One of the most striking sequences involves the Grandfather trying to show a group of people the hidden treasure. He digs into the earth, and through a series of double exposures and surreal edits, we see what he sees—ancient warriors and gold—only for the reality to be a dusty hole in the ground. It’s a concrete representation of how folklore can blind a person to the material reality of their present. Dovzhenko doesn't mock the old man, but he clearly views him as a relic that cannot survive the coming industrial age.
The narrative eventually settles on the Grandfather’s two grandsons, Tymish and Pavlo. Tymish is the sturdy, somewhat boring Soviet hero, while Pavlo is the more cinematically interesting failure. Pavlo’s journey takes him to Prague and Paris, and these sequences feel entirely different from the earthy, dusty scenes in Ukraine. There is a bizarre, theatrical moment where Pavlo attempts to shoot himself on a stage in front of a tuxedo-clad audience, only to have the gun fail. It’s a strange tonal shift that borders on dark comedy, highlighting the decadence Dovzhenko wanted to criticize.
The editing rhythm here is frantic. Unlike the slow, somber pacing of Dovzhenko's later work, *Earth*, Zvenigora feels like a director trying to use every trick in the book at once. There are moments where the jump cuts feel decades ahead of their time, and others where the lack of clear transition makes it nearly impossible to tell who is fighting whom or why we have suddenly jumped five hundred years into the future.
Visually, the film is a feast of high-contrast cinematography. Dovzhenko uses the horizon line of the Ukrainian steppe to create incredible silhouettes. There is a recurring motif of horses—some real, some skeletal—that gives the film a ghostly, spectral quality. You can almost feel the heat and the dust in the outdoor scenes. The lighting in the forest sequences is particularly effective, with shafts of light breaking through dense foliage to illuminate the Grandfather as if he were a religious icon.
However, the film’s reliance on symbolic imagery can be exhausting. There is a scene involving a monk that feels overlong and relies on a level of cultural shorthand that might be lost on modern audiences. If you aren't familiar with the specific political upheavals of 1917-1920 in Ukraine, the final third of the film can feel like a blur of bayonets and steam engines.
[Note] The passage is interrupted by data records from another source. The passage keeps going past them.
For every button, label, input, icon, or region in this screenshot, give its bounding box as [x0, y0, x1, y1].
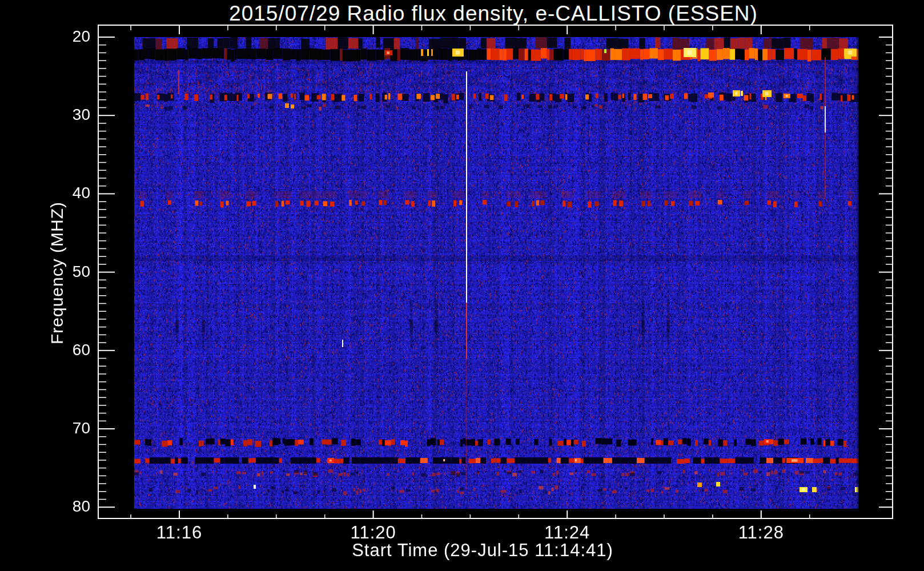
spectrogram-figure: 2015/07/29 Radio flux density, e-CALLIST… [0, 0, 924, 571]
y-tick-label: 20 [27, 27, 90, 46]
y-tick-label: 70 [27, 419, 90, 437]
y-axis-title: Frequency (MHZ) [47, 202, 67, 344]
y-tick-label: 30 [27, 106, 90, 124]
x-axis-title: Start Time (29-Jul-15 11:14:41) [352, 540, 613, 561]
y-tick-label: 40 [27, 184, 90, 202]
x-tick-label: 11:16 [134, 522, 225, 543]
y-tick-label: 80 [27, 497, 90, 516]
axes-canvas [0, 0, 924, 571]
x-tick-label: 11:28 [716, 522, 807, 543]
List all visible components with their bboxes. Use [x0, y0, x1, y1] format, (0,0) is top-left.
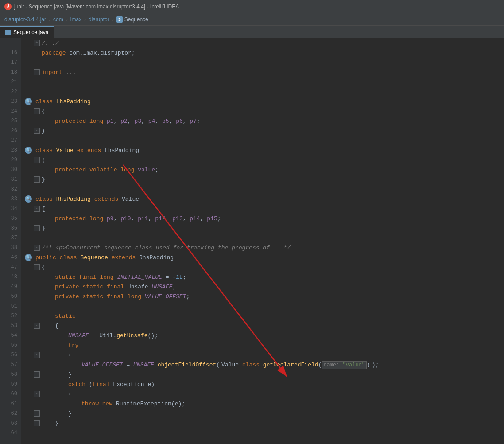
gutter-line: 48 — [0, 272, 21, 282]
code-line-34: - { — [25, 204, 504, 214]
bookmark-23: 🔍 — [25, 98, 32, 105]
fold-button-34[interactable]: - — [34, 206, 40, 212]
code-line-51 — [25, 301, 504, 311]
gutter-line: 23 — [0, 97, 21, 106]
fold-button-36[interactable]: - — [34, 225, 40, 231]
code-line-30: protected volatile long value; — [25, 165, 504, 175]
gutter-line: 59 — [0, 379, 21, 389]
gutter-line: 22 — [0, 87, 21, 97]
code-line-31: - } — [25, 175, 504, 184]
gutter-line: 33 — [0, 194, 21, 204]
code-area: + /.../ package com.lmax.disruptor; - im… — [21, 38, 504, 444]
gutter-line: 61 — [0, 399, 21, 409]
fold-button-63[interactable]: - — [34, 420, 40, 426]
gutter-line: 35 — [0, 214, 21, 223]
gutter-line: 18 — [0, 67, 21, 77]
code-line-52: static — [25, 311, 504, 321]
gutter-line: 31 — [0, 175, 21, 184]
code-line-64 — [25, 428, 504, 438]
gutter-line: 16 — [0, 48, 21, 58]
titlebar: J junit - Sequence.java [Maven: com.lmax… — [0, 0, 504, 13]
tabbar: Sequence.java — [0, 26, 504, 38]
code-line-49: private static final Unsafe UNSAFE; — [25, 282, 504, 292]
java-file-icon — [5, 30, 11, 35]
gutter-line: 54 — [0, 331, 21, 340]
gutter-line: 52 — [0, 311, 21, 321]
code-line-47: - { — [25, 262, 504, 272]
gutter-line: 64 — [0, 428, 21, 438]
code-line-18: - import ... — [25, 67, 504, 77]
fold-button-53[interactable]: - — [34, 323, 40, 329]
line-number-gutter: 16 17 18 21 22 23 24 25 26 27 28 29 30 3… — [0, 38, 21, 444]
gutter-line: 37 — [0, 233, 21, 243]
sequence-icon: S — [116, 16, 123, 23]
gutter-line: 46 — [0, 253, 21, 262]
gutter-line: 17 — [0, 58, 21, 67]
gutter-line: 51 — [0, 301, 21, 311]
code-line-46: 🔍 public class Sequence extends RhsPaddi… — [25, 253, 504, 262]
breadcrumb-sequence[interactable]: Sequence — [124, 16, 148, 23]
code-line-17 — [25, 58, 504, 67]
fold-button-56[interactable]: - — [34, 352, 40, 358]
gutter-line: 34 — [0, 204, 21, 214]
gutter-line: 36 — [0, 223, 21, 233]
breadcrumb-com[interactable]: com — [53, 16, 63, 23]
code-line-36: - } — [25, 223, 504, 233]
fold-button-58[interactable]: - — [34, 371, 40, 378]
code-line-38: - /** <p>Concurrent sequence class used … — [25, 243, 504, 253]
code-line-37 — [25, 233, 504, 243]
gutter-line: 56 — [0, 350, 21, 360]
gutter-line: 49 — [0, 282, 21, 292]
code-line-57: VALUE_OFFSET = UNSAFE.objectFieldOffset(… — [25, 360, 504, 370]
fold-button-26[interactable]: - — [34, 128, 40, 134]
fold-button-38[interactable]: - — [34, 245, 40, 251]
code-line-63: - } — [25, 418, 504, 428]
tab-sequence-java[interactable]: Sequence.java — [0, 26, 54, 38]
code-line-24: - { — [25, 106, 504, 116]
code-line-dots: + /.../ — [25, 38, 504, 48]
breadcrumb-lmax[interactable]: lmax — [70, 16, 81, 23]
code-line-25: protected long p1, p2, p3, p4, p5, p6, p… — [25, 116, 504, 126]
code-line-27 — [25, 136, 504, 145]
fold-button-import[interactable]: - — [34, 69, 40, 75]
fold-button-31[interactable]: - — [34, 176, 40, 183]
code-line-53: - { — [25, 321, 504, 331]
code-line-59: catch (final Exception e) — [25, 379, 504, 389]
window-title: junit - Sequence.java [Maven: com.lmax:d… — [14, 4, 179, 10]
code-line-35: protected long p9, p10, p11, p12, p13, p… — [25, 214, 504, 223]
gutter-line: 60 — [0, 389, 21, 399]
code-line-61: throw new RuntimeException(e); — [25, 399, 504, 409]
gutter-line: 30 — [0, 165, 21, 175]
bookmark-28: 🔍 — [25, 147, 32, 154]
code-line-50: private static final long VALUE_OFFSET; — [25, 292, 504, 301]
fold-button-24[interactable]: - — [34, 108, 40, 114]
gutter-line: 50 — [0, 292, 21, 301]
code-line-33: 🔍 class RhsPadding extends Value — [25, 194, 504, 204]
code-line-55: try — [25, 340, 504, 350]
gutter-line: 26 — [0, 126, 21, 136]
gutter-line: 62 — [0, 409, 21, 418]
code-line-29: - { — [25, 155, 504, 165]
gutter-line: 47 — [0, 262, 21, 272]
fold-button-29[interactable]: - — [34, 157, 40, 163]
breadcrumb-disruptor[interactable]: disruptor — [89, 16, 109, 23]
code-line-54: UNSAFE = Util.getUnsafe(); — [25, 331, 504, 340]
gutter-line: 21 — [0, 77, 21, 87]
fold-button-62[interactable]: - — [34, 410, 40, 417]
gutter-line: 58 — [0, 370, 21, 379]
gutter-line: 28 — [0, 145, 21, 155]
gutter-line: 29 — [0, 155, 21, 165]
code-line-23: 🔍 class LhsPadding — [25, 97, 504, 106]
code-line-16: package com.lmax.disruptor; — [25, 48, 504, 58]
code-line-26: - } — [25, 126, 504, 136]
breadcrumb-jar[interactable]: disruptor-3.4.4.jar — [4, 16, 46, 23]
fold-button-47[interactable]: - — [34, 264, 40, 270]
code-line-62: - } — [25, 409, 504, 418]
fold-button-60[interactable]: - — [34, 391, 40, 397]
gutter-line: 63 — [0, 418, 21, 428]
gutter-line: 53 — [0, 321, 21, 331]
code-line-28: 🔍 class Value extends LhsPadding — [25, 145, 504, 155]
bookmark-33: 🔍 — [25, 195, 32, 203]
app-icon: J — [4, 3, 12, 10]
fold-button[interactable]: + — [34, 40, 40, 46]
Zvenigora is a loud, messy, brilliant piece of filmmaking. It lacks the polish and thematic clarity of later silent masterpieces like Hilde Warren und der Tod, but it makes up for it with sheer audacity. It is a film that demands you look at it, even when you aren't entirely sure what you are looking at. If you can handle the tonal whiplash and the lack of a traditional protagonist, it offers some of the most indelible images in the history of Soviet-era cinema. It is a vital, breathing piece of art that refuses to be forgotten, even if it refuses to be easily understood.